Following fierce opposition from local residents and parishes, Governor Landry issued Executive Order JML 25-119, directing the state Department of Energy and Natural Resources to temporarily stop accepting new Class VI well applications—a category of injection wells used by CCS projects to store captured carbon—while the state develops stricter oversight, financial-assurance, and safety standards. The order does not halt reviews of existing applications; instead, it requires the agency to re-evaluate pending projects, coordinate with other state and federal agencies, and ensure greater transparency and public participation before any new Class VI permits are issued.
The EPA typically oversees these injection wells but can grant states the authority to administer the program as well—a process known as “primacy.” Louisiana received primacy from EPA in December 2023, giving the state authority to issue Class VI permits.

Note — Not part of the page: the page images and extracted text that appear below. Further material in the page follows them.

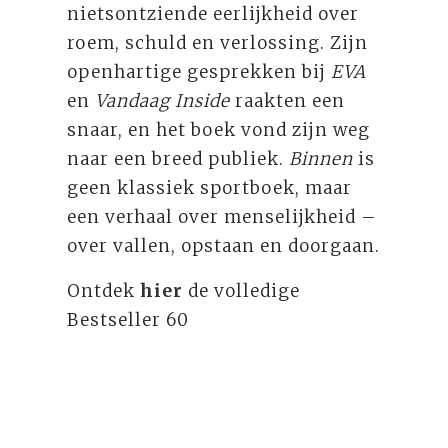
nietsontziende eerlijkheid over
roem, schuld en verlossing. Zijn
openhartige gesprekken bij
EVA
en
Vandaag Inside
raakten een
snaar, en het boek vond zijn weg
naar een breed publiek.
Binnen
is
geen klassiek sportboek, maar
een verhaal over menselijkheid –
over vallen, opstaan en doorgaan.
Ontdek
hier
de volledige
Bestseller 60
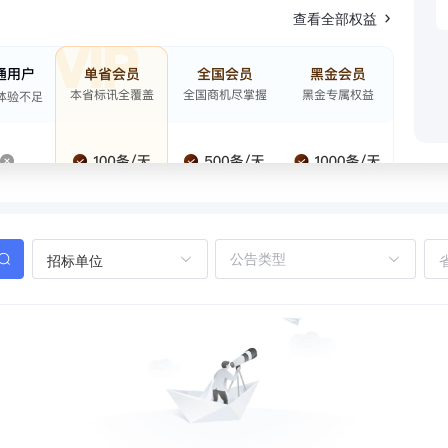
查看全部权益
招标单位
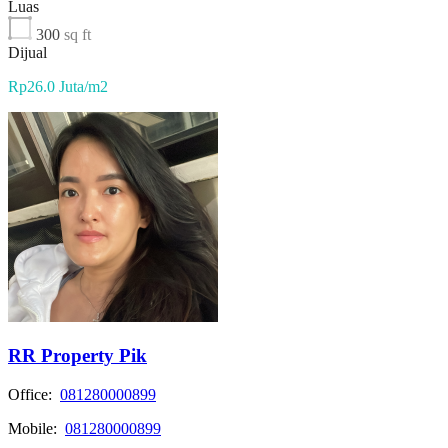
Luas
300
sq ft
Dijual
Rp26.0 Juta/m2
RR Property Pik
Office:
081280000899
Mobile:
081280000899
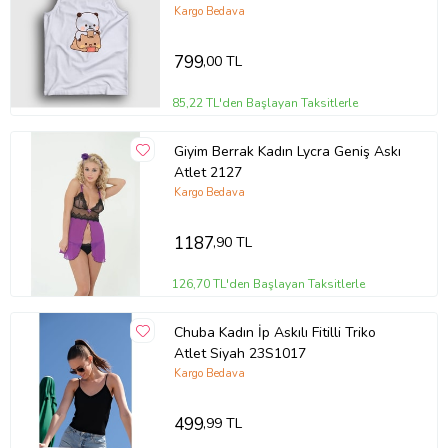
Dudu Atlet 481463tt
Kargo Bedava
799
,00 TL
85,22 TL'den Başlayan Taksitlerle
Giyim Berrak Kadın Lycra Geniş Askı
Atlet 2127
Kargo Bedava
1187
,90 TL
126,70 TL'den Başlayan Taksitlerle
Chuba Kadın İp Askılı Fitilli Triko
Atlet Siyah 23S1017
Kargo Bedava
499
,99 TL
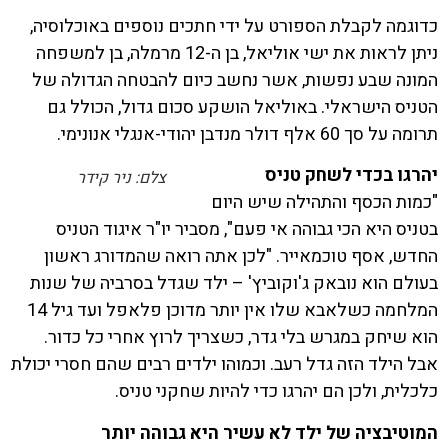
כדוגמה לקבלת הספורט על ידי חתכים נוספים באוכלוסיה,
ניתן לראות את ישי אוליאל, בן ה-12 מרמלה, בן למשפחה
המונה שבע נפשות, אשר נחשב כיום להבטחה הגדולה של
הטניס הישראלי. באוליאל הושקע סכום גדול, הכולל גם
תרומה על סך 60 אלף דולר מנדבן יהודי-אנגלי אנונימי.
יהרגו בכדי לשחק טניס
צלם: ניר קידר
"כמות הכסף והתהילה שיש היום
בטניס היא הכי גבוהה אי פעם", מסביר יו"ר איגוד הטניס
החדש, אסף טוכמאייר. "לכן אתה רואה שהמדורג ראשון
בעולם הוא נובאק ג'וקוביץ' – ילד שגדל בסרביה של שנות
המלחמה כשלאבא שלו אין יותר מדוכן פלאפל ועד גיל 14
הוא שיחק במגרש בלי גדר, כשצריך לרוץ אחרי כל כדור.
אבל הילד הזה גדל רעב. וכמוהו ילדים רבים שהם חסרי יכולת
כלכלית, ולכן הם יהרגו כדי להיות שחקני טניס.
המוטיבציה של ילד לא עשיר היא גבוהה יותר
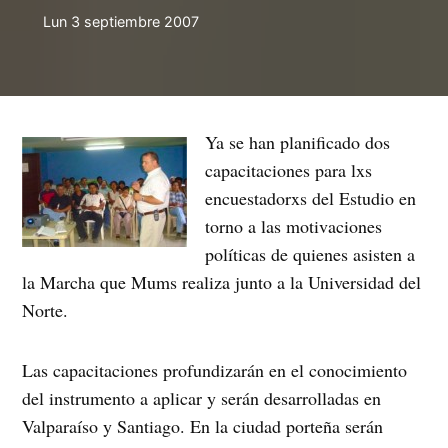
Lun 3 septiembre 2007
Ya se han planificado dos
capacitaciones para lxs
encuestadorxs del Estudio en
torno a las motivaciones
políticas de quienes asisten a
la Marcha que Mums realiza junto a la Universidad del
Norte.
Las capacitaciones profundizarán en el conocimiento
del instrumento a aplicar y serán desarrolladas en
Valparaíso y Santiago. En la ciudad porteña serán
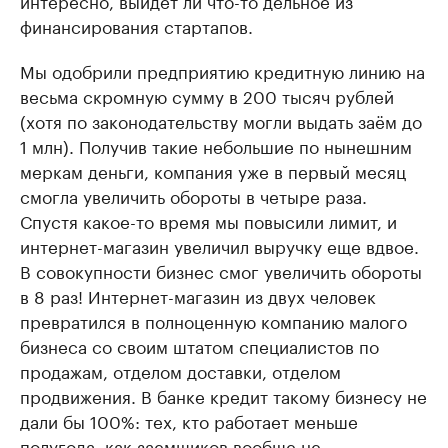
финансирования стартапов.
Мы одобрили предприятию кредитную линию на
весьма скромную сумму в 200 тысяч рублей
(хотя по законодательству могли выдать заём до
1 млн). Получив такие небольшие по нынешним
меркам деньги, компания уже в первый месяц
смогла увеличить обороты в четыре раза.
Спустя какое-то время мы повысили лимит, и
интернет-магазин увеличил выручку еще вдвое.
В совокупности бизнес смог увеличить обороты
в 8 раз! Интернет-магазин из двух человек
превратился в полноценную компанию малого
бизнеса со своим штатом специалистов по
продажам, отделом доставки, отделом
продвижения. В банке кредит такому бизнесу не
дали бы 100%: тех, кто работает меньше
полугода, как заемщиков вообще не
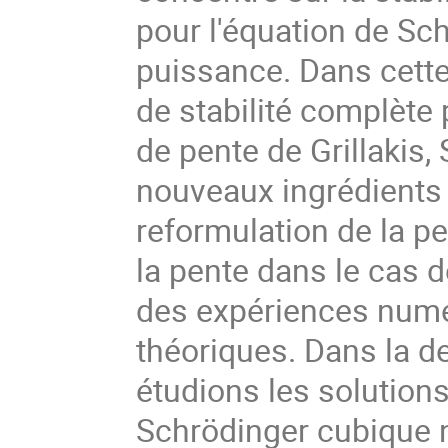
pour l'équation de Sch
puissance. Dans cette
de stabilité complète p
de pente de Grillakis,
nouveaux ingrédients 
reformulation de la pen
la pente dans le cas d
des expériences numér
théoriques. Dans la de
étudions les solutions
Schrödinger cubique n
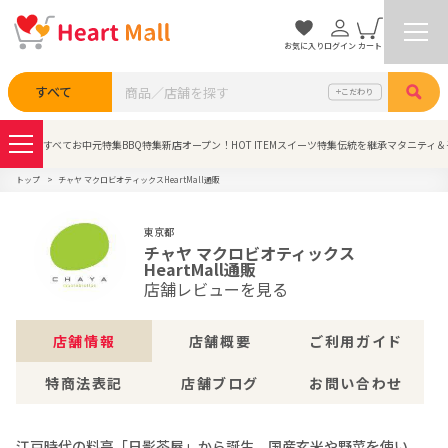
お気に入り
ログイン
カート
検索
すべて
こだわり
すべて
お中元特集
BBQ特集
新店オープン！
HOT ITEM
スイーツ特集
伝統を継承
マタニティ＆
トップ
チャヤ マクロビオティックスHeartMall通販
東京都
チャヤ マクロビオティックス
HeartMall通販
店舗レビューを見る
店舗情報
店舗概要
ご利用ガイド
特商法表記
店舗ブログ
お問い合わせ
江戸時代の料亭「日影茶屋」から誕生。国産玄米や野菜を使い、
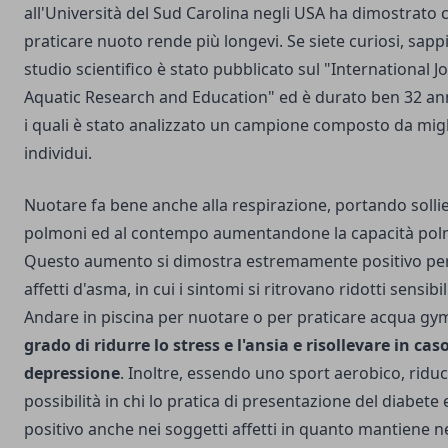
all'Università del Sud Carolina negli USA ha dimostrato 
praticare nuoto rende più longevi. Se siete curiosi, sapp
studio scientifico è stato pubblicato sul "International J
Aquatic Research and Education" ed è durato ben 32 an
i quali è stato analizzato un campione composto da migl
individui.
Nuotare fa bene anche alla respirazione, portando sollie
polmoni ed al contempo aumentandone la capacità pol
Questo aumento si dimostra estremamente positivo per 
affetti d'asma, in cui i sintomi si ritrovano ridotti sensib
Andare in piscina per nuotare o per praticare acqua g
grado di ridurre lo stress e l'ansia e risollevare in caso
depressione
. Inoltre, essendo uno sport aerobico, riduc
possibilità in chi lo pratica di presentazione del diabete e
positivo anche nei soggetti affetti in quanto mantiene n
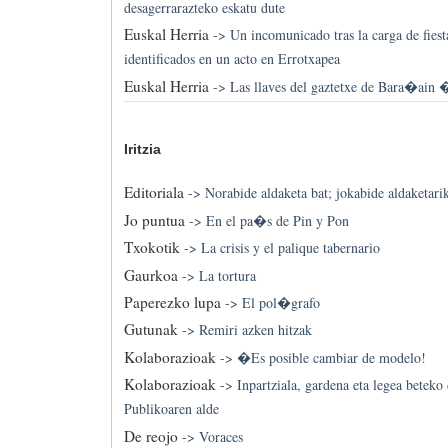
desagerrarazteko eskatu dute
Euskal Herria
->
Un incomunicado tras la carga de fiest
identificados en un acto en Errotxapea
Euskal Herria
->
Las llaves del gaztetxe de Bara�ain 
Iritzia
Editoriala
->
Norabide aldaketa bat; jokabide aldaketari
Jo puntua
->
En el pa�s de Pin y Pon
Txokotik
->
La crisis y el palique tabernario
Gaurkoa
->
La tortura
Paperezko lupa
->
El pol�grafo
Gutunak
->
Remiri azken hitzak
Kolaborazioak
->
�Es posible cambiar de modelo!
Kolaborazioak
->
Inpartziala, gardena eta legea betek
Publikoaren alde
De reojo
->
Voraces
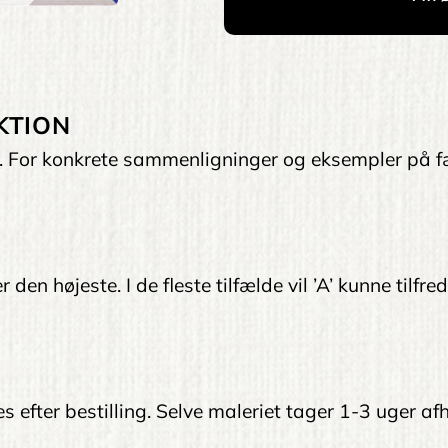
KTION
et. For konkrete sammenligninger og eksempler på f
 den højeste. I de fleste tilfælde vil ’A’ kunne tilfr
ves efter bestilling. Selve maleriet tager 1-3 uger 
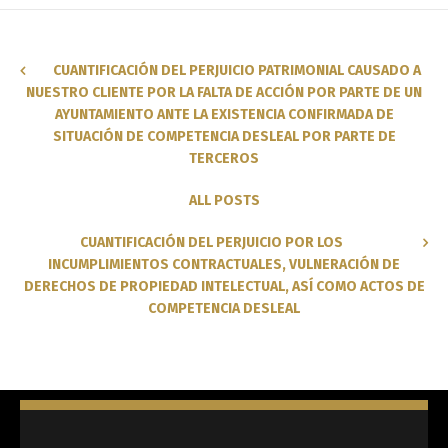
CUANTIFICACIÓN DEL PERJUICIO PATRIMONIAL CAUSADO A
NUESTRO CLIENTE POR LA FALTA DE ACCIÓN POR PARTE DE UN
Switch The Language
AYUNTAMIENTO ANTE LA EXISTENCIA CONFIRMADA DE
SITUACIÓN DE COMPETENCIA DESLEAL POR PARTE DE
TERCEROS
English
Español
ALL POSTS
CUANTIFICACIÓN DEL PERJUICIO POR LOS
INCUMPLIMIENTOS CONTRACTUALES, VULNERACIÓN DE
DERECHOS DE PROPIEDAD INTELECTUAL, ASÍ COMO ACTOS DE
COMPETENCIA DESLEAL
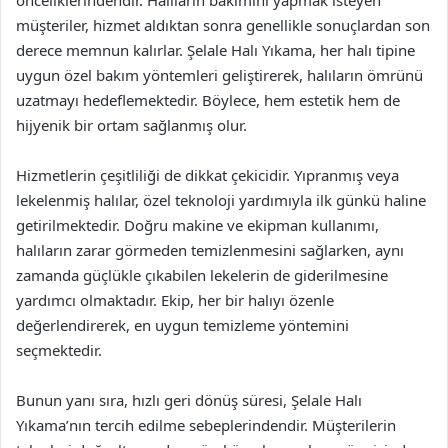
önceliklerindendir. Halıların bakımını yapmak isteyen
müşteriler, hizmet aldıktan sonra genellikle sonuçlardan son
derece memnun kalırlar. Şelale Halı Yıkama, her halı tipine
uygun özel bakım yöntemleri geliştirerek, halıların ömrünü
uzatmayı hedeflemektedir. Böylece, hem estetik hem de
hijyenik bir ortam sağlanmış olur.
Hizmetlerin çeşitliliği de dikkat çekicidir. Yıpranmış veya
lekelenmiş halılar, özel teknoloji yardımıyla ilk günkü haline
getirilmektedir. Doğru makine ve ekipman kullanımı,
halıların zarar görmeden temizlenmesini sağlarken, aynı
zamanda güçlükle çıkabilen lekelerin de giderilmesine
yardımcı olmaktadır. Ekip, her bir halıyı özenle
değerlendirerek, en uygun temizleme yöntemini
seçmektedir.
Bunun yanı sıra, hızlı geri dönüş süresi, Şelale Halı
Yıkama’nın tercih edilme sebeplerindendir. Müşterilerin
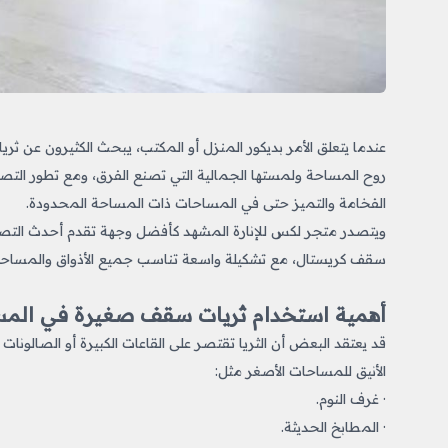
عندما يتعلق الأمر بديكور المنزل أو المكتب، يبحث الكثيرون ع
روح المساحة ولمستها الجمالية التي تصنع الفرق، ومع تطور التصام
الفخامة والتميز حتى في المساحات ذات المساحة المحدودة.
ويتصدر متجر لكس للإنارة المشهد كأفضل وجهة تقدم أحدث التص
سقف كريستال، مع تشكيلة واسعة تناسب جميع الأذواق والمساحا
أهمية استخدام ثريات سقف صغيرة في المس
قد يعتقد البعض أن الثريا تقتصر على القاعات الكبيرة أو الصالون
الأنيق للمساحات الأصغر مثل:
· غرف النوم.
· المطابخ الحديثة.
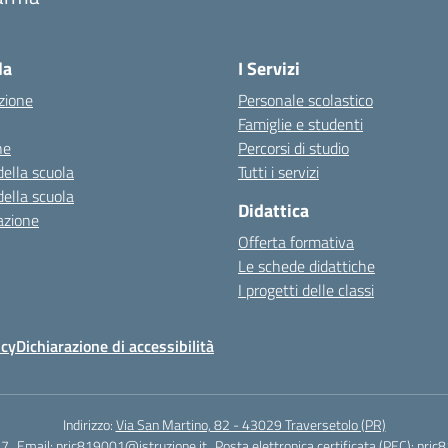
Visita la pagina iniziale della scuola
la
I Servizi
zione
Personale scolastico
Famiglie e studenti
ne
Percorsi di studio
della scuola
Tutti i servizi
della scuola
Didattica
azione
Offerta formativa
Le schede didattiche
I progetti delle classi
icy
Dichiarazione di accessibilità
Indirizzo:
Via San Martino, 82 - 43029 Traversetolo (PR)
27
Email:
pric819001@istruzione.it
Posta elettronica certificata (PEC):
pric8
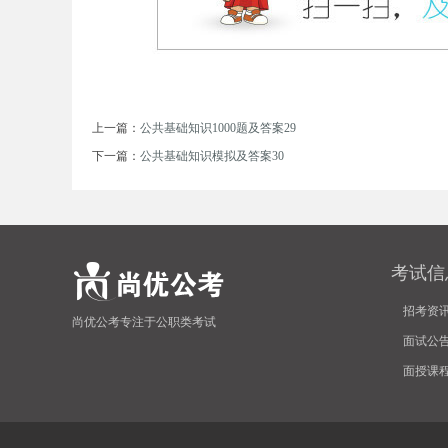
上一篇：
公共基础知识1000题及答案29
下一篇：
公共基础知识模拟及答案30
坛
考试信
招考资
尚优公考专注于公职类考试
面试公
面授课
_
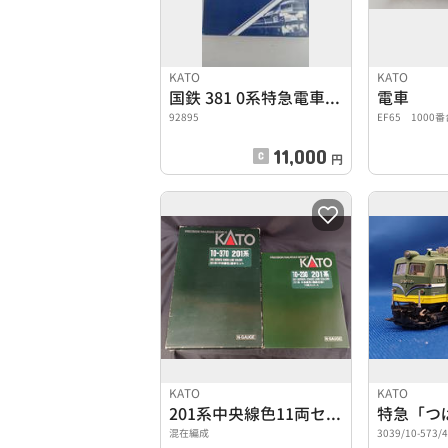
KATO
KATO
国鉄 381 0系特急電車 7両基本セット
電車
92895
EF65 1000
11,000
円
KATO
KATO
201系中央線色11両セット
特急「つ
混在編成
3039/10-573/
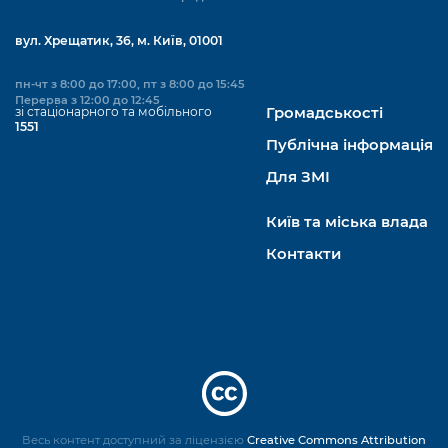
вул. Хрещатик, 36, м. Київ, 01001
пн-чт з 8:00 до 17:00, пт з 8:00 до 15:45
Перерва з 12:00 до 12:45
зі стаціонарного та мобільного
Громадськості
1551
Публічна інформація
Для ЗМІ
Київ та міська влада
Контакти
Весь контент доступний за ліцензією
Creative Commons Attribution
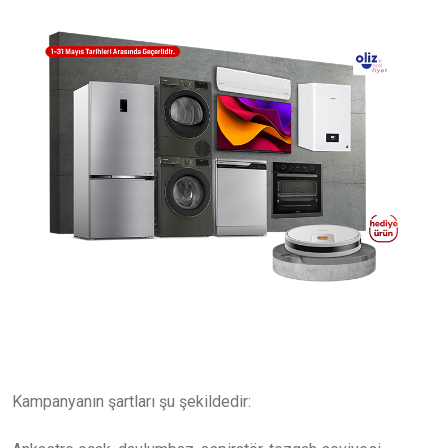
Kampanyanın şartları şu şekildedir:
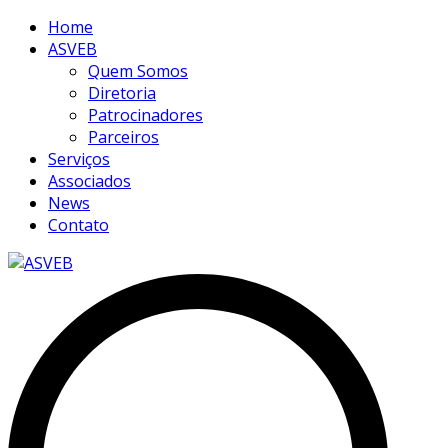
Home
ASVEB
Quem Somos
Diretoria
Patrocinadores
Parceiros
Serviços
Associados
News
Contato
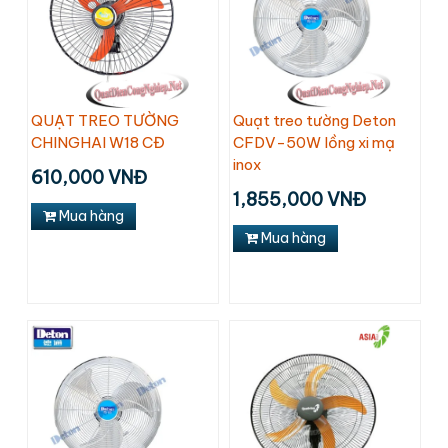
QUẠT TREO TƯỜNG
Quạt treo tường Deton
CHINGHAI W18 CĐ
CFDV-50W lồng xi mạ
inox
610,000 VNĐ
1,855,000 VNĐ
Mua hàng
Mua hàng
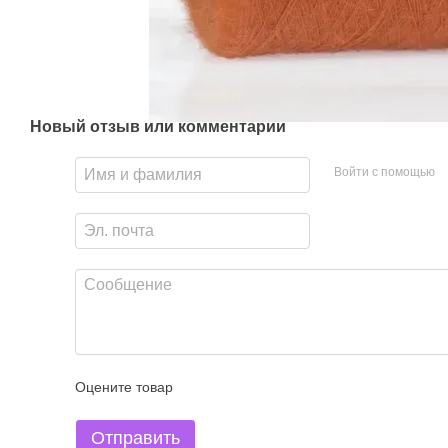
Новый отзыв или комментарий
Войти с помощью
Оцените товар
Отправить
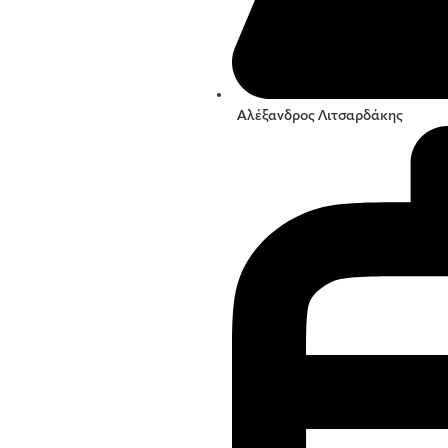
Αλέξανδρος Λιτσαρδάκης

The first permit authorized the injection of up to 2 million metric tons of CO2 per year for 20 years for a single project, and since then, 33 applications have been filed. The order and accompanying departmental guidance set clearer review timelines, prioritize only a handful of existing projects for continued assessment, and strengthen public-comment and landowner-rights provisions.
This is not the first step Louisiana policymakers have taken to protect Pelican State taxpayers and communities. The state legislature passed several laws in June to protect landowners from eminent domain abuse by CCS pipeline developers. One requires disputes to be settled in the parish where they arise. Another requires companies to prove that a CO₂-storage or pipeline project provides a public benefit before land can be taken. A third requires consent from 85% of landowners before a carbon-injection well can be located in an area.
Louisiana is on the right track: real emissions reduction should not come at the expense of property rights, public safety, or fiscal responsibility. Unfortunately, federal lawmakers have gone the opposite direction and doubled down on CCS subsidies. The One Big Beautiful Bill passed earlier this year expanded the 45Q carbon capture tax credit instead of ending it. Originally projected to cost taxpayers more than $30 billion over the next decade, the latest expansion adds another $14 billion. The bill also increases the 45Q credit to $180 per ton for captured carbon used in enhanced oil recovery (EOR) projects—a technique the oil industry has relied on since the 1970s to extract more oil from aging wells. Now, companies conducting EOR as part of their normal operations will be rewarded even more generously by the supercharged 45Q credit.
By declaring this pause, Louisiana is protecting its communities with stronger rules, deeper scrutiny, and a fairer process that prioritizes residents over corporate CCS interests. It’s time for other states—and Congress—to follow suit. Instead of doubling down on costly, unproven CCS subsidies, policymakers should invest in emissions-reduction initiatives that truly benefit taxpayers and communities, or at least require stronger safeguards, transparency, and accountability for every taxpayer dollar spent.